#### [WHAT THE TASK ASKS]
Each line below with the word "traffic" needs to be copied.

Records drawn from a dataset
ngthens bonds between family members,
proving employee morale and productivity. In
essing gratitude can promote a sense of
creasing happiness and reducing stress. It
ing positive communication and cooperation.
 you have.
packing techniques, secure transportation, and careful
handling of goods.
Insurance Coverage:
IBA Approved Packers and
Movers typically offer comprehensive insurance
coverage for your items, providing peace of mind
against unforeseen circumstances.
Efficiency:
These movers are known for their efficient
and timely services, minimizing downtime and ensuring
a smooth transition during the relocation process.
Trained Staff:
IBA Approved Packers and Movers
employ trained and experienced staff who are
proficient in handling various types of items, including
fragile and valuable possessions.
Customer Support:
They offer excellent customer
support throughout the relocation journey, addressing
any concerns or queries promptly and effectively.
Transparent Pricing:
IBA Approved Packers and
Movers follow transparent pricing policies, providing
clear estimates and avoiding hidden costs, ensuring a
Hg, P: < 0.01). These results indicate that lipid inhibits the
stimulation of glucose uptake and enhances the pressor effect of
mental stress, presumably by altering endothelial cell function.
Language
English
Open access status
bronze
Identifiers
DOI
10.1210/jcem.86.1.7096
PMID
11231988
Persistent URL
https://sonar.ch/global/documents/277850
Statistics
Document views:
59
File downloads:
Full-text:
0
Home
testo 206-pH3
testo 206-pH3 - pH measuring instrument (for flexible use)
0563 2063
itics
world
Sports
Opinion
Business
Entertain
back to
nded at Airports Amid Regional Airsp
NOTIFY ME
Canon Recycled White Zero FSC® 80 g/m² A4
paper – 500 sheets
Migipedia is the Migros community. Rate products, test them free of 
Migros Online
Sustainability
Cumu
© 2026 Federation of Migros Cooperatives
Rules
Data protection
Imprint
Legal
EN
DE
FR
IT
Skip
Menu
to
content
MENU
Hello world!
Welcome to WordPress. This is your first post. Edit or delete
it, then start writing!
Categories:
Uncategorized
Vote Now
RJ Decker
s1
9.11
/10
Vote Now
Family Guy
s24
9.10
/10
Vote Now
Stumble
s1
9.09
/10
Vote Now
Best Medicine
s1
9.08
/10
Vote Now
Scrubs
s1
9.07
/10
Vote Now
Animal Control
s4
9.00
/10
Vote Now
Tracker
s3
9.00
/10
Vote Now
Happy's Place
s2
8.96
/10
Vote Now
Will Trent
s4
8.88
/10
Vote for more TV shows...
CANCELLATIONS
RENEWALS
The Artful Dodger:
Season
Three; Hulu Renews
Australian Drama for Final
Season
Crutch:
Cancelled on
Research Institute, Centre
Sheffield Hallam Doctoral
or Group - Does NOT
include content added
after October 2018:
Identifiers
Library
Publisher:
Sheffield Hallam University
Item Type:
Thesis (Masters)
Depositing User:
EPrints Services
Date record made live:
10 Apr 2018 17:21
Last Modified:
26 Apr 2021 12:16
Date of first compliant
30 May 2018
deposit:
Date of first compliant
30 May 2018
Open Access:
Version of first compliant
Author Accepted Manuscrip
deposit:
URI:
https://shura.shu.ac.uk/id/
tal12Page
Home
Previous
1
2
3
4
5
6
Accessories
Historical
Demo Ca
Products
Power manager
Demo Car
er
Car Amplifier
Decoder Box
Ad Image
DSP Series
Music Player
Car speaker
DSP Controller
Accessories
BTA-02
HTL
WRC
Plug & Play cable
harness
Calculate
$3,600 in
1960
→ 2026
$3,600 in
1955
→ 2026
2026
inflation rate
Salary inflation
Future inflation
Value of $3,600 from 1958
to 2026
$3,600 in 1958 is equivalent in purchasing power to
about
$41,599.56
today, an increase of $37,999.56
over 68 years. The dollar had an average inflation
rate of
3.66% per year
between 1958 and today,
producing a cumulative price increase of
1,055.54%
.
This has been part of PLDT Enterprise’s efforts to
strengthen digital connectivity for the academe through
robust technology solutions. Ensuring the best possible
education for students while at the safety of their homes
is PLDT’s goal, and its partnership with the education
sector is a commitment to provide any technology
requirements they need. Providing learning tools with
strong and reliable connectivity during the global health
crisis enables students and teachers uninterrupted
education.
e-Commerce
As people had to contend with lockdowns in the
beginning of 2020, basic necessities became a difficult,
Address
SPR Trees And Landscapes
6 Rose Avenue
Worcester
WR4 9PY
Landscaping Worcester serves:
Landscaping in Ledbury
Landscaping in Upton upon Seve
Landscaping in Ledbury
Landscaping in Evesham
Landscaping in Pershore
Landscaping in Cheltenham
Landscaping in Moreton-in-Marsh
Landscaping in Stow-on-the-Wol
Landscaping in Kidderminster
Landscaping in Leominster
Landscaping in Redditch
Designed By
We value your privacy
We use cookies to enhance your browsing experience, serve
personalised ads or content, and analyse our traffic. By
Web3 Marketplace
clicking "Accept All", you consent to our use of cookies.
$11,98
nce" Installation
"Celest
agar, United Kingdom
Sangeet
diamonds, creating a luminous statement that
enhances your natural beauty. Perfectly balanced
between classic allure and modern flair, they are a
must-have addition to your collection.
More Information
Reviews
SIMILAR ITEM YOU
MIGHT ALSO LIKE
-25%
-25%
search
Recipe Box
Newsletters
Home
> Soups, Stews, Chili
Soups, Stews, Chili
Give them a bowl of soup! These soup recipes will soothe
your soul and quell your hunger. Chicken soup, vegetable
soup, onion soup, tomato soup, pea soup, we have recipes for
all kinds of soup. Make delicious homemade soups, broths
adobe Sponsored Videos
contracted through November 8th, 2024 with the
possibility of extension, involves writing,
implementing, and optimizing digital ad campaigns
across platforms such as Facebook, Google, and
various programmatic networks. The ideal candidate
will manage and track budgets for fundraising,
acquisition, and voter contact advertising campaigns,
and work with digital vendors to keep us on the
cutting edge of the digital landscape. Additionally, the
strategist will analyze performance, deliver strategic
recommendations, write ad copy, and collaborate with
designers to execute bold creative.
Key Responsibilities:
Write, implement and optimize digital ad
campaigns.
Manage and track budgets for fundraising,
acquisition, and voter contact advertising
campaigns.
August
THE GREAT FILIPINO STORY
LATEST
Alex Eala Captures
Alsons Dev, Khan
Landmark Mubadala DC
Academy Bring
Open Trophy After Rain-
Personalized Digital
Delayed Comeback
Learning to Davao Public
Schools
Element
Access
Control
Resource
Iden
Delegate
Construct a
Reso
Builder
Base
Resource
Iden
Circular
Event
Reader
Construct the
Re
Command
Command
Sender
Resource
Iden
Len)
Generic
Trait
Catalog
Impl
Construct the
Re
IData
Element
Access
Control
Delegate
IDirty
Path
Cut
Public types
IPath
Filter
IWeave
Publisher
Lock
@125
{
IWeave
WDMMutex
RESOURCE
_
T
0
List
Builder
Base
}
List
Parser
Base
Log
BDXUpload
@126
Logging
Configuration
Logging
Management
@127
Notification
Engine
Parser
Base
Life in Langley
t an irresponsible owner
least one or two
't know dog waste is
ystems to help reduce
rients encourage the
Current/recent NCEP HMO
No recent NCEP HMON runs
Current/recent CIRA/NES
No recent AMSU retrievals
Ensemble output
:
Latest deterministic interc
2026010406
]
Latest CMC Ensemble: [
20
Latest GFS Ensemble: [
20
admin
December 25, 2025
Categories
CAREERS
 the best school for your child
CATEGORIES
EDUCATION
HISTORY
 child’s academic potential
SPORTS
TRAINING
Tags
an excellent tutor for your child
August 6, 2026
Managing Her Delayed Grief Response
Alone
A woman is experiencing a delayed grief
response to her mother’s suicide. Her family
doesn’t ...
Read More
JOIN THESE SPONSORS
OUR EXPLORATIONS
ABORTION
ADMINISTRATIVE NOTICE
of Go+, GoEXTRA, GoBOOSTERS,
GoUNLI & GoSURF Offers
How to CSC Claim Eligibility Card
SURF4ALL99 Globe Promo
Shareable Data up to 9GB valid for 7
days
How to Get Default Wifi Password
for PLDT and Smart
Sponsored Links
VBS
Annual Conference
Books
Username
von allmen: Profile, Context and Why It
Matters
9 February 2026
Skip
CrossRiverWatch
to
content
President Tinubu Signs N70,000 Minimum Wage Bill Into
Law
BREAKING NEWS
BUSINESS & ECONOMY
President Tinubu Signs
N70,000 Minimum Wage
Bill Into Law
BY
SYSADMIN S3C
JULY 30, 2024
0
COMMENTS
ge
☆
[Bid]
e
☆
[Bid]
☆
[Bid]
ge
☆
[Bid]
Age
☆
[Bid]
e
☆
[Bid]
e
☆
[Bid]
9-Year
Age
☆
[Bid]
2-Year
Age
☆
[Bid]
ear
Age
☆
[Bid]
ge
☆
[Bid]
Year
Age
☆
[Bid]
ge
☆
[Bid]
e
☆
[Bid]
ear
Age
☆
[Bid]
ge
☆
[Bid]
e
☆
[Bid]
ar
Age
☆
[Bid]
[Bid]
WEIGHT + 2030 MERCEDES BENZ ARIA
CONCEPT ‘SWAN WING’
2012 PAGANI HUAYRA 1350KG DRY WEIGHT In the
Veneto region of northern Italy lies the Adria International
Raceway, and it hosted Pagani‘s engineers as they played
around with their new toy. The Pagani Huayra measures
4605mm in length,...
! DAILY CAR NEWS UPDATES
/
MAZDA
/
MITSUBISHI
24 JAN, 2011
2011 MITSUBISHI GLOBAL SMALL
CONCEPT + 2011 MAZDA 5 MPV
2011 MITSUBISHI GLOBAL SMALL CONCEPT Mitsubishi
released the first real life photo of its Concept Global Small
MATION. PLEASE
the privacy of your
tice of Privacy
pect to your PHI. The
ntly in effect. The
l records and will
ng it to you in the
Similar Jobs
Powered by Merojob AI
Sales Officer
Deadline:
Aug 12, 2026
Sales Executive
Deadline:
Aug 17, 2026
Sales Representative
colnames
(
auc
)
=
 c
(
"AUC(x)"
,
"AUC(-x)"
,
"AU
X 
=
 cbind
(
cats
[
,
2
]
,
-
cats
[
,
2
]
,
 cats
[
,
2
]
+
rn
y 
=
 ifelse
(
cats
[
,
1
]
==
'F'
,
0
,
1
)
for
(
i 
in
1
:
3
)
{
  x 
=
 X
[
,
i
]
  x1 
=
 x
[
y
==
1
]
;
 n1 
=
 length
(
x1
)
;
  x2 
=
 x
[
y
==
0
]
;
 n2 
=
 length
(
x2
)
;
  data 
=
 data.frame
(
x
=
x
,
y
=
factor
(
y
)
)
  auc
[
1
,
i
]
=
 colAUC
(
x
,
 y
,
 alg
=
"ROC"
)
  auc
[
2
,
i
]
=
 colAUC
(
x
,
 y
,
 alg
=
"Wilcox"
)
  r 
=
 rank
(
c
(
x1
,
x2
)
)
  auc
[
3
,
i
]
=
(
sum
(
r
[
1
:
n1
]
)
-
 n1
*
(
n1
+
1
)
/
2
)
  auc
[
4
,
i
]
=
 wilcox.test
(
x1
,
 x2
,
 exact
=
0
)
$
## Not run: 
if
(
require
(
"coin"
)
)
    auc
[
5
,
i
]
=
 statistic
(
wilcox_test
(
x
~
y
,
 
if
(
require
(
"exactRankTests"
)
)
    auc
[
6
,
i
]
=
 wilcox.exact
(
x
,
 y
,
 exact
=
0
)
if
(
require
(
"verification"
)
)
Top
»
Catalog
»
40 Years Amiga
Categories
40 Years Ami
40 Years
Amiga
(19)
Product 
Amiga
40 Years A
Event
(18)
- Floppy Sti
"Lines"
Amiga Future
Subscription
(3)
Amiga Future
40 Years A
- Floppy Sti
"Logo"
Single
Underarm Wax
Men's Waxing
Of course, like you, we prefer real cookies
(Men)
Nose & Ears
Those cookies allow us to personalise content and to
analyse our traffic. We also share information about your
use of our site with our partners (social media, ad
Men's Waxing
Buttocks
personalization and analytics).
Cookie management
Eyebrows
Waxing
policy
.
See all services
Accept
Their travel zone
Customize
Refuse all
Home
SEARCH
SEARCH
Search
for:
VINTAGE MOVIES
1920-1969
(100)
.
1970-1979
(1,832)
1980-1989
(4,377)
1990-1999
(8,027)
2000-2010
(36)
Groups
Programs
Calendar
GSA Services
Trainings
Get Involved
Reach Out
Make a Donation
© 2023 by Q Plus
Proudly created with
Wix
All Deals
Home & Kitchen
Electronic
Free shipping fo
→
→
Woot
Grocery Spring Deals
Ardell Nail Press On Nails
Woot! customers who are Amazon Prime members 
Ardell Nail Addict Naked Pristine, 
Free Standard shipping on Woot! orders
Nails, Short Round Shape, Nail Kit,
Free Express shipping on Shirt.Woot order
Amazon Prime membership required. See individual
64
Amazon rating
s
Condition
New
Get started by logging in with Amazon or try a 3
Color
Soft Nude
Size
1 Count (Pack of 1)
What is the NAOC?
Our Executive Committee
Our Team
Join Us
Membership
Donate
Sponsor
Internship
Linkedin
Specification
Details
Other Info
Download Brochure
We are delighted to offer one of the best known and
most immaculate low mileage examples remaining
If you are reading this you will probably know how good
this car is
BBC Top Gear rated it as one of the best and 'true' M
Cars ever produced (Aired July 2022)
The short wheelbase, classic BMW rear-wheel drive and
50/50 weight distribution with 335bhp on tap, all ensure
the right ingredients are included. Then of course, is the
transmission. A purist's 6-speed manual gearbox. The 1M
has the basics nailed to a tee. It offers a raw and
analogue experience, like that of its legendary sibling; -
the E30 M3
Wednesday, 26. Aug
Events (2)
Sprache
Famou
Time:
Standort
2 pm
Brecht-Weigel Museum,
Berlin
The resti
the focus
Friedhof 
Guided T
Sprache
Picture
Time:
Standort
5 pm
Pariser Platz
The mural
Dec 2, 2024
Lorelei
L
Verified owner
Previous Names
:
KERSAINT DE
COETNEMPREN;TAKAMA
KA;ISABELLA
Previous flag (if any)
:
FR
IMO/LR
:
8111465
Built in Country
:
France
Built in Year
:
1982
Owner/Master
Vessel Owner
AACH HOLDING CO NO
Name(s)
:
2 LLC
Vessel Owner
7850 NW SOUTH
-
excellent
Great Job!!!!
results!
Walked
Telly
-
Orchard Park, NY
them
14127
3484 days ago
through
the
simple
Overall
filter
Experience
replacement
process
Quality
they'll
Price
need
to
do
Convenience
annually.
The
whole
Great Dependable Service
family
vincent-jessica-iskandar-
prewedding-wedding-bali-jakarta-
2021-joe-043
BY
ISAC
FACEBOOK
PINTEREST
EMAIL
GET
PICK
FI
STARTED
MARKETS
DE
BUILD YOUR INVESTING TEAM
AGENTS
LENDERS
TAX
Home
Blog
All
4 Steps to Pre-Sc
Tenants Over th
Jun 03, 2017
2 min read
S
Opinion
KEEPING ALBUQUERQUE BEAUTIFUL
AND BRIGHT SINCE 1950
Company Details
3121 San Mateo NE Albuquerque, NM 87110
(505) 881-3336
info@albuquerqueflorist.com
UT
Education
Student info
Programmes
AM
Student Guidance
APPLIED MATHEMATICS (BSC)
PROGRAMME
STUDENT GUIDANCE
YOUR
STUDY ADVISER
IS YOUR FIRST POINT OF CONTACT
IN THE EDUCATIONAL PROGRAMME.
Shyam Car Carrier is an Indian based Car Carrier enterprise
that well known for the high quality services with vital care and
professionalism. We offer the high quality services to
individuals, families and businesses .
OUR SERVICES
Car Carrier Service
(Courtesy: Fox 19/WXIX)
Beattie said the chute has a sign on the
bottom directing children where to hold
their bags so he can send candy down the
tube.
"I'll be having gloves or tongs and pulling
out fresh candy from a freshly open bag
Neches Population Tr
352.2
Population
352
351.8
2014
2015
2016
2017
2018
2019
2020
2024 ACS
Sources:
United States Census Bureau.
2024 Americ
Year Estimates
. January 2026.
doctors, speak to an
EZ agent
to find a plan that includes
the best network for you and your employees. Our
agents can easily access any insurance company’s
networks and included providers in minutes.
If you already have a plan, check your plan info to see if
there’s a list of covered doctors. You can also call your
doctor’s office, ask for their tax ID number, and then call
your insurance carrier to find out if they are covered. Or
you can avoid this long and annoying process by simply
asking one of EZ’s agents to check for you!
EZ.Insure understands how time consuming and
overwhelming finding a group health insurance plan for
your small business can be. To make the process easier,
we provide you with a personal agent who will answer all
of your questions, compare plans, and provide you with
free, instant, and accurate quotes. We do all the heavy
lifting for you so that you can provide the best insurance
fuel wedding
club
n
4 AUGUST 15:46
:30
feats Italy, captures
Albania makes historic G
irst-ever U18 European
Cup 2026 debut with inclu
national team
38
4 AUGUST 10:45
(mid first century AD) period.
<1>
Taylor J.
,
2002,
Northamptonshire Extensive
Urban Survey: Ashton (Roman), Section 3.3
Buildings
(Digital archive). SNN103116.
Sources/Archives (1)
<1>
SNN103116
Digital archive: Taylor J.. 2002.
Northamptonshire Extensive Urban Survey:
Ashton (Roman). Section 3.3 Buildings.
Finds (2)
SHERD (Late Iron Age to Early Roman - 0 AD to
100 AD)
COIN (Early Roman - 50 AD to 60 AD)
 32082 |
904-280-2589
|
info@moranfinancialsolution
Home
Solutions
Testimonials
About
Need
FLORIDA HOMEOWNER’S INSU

#### [ANSWER TO THIS EXERCISE]
personalised ads or content, and analyse our traffic. By
analyse our traffic. We also share information about your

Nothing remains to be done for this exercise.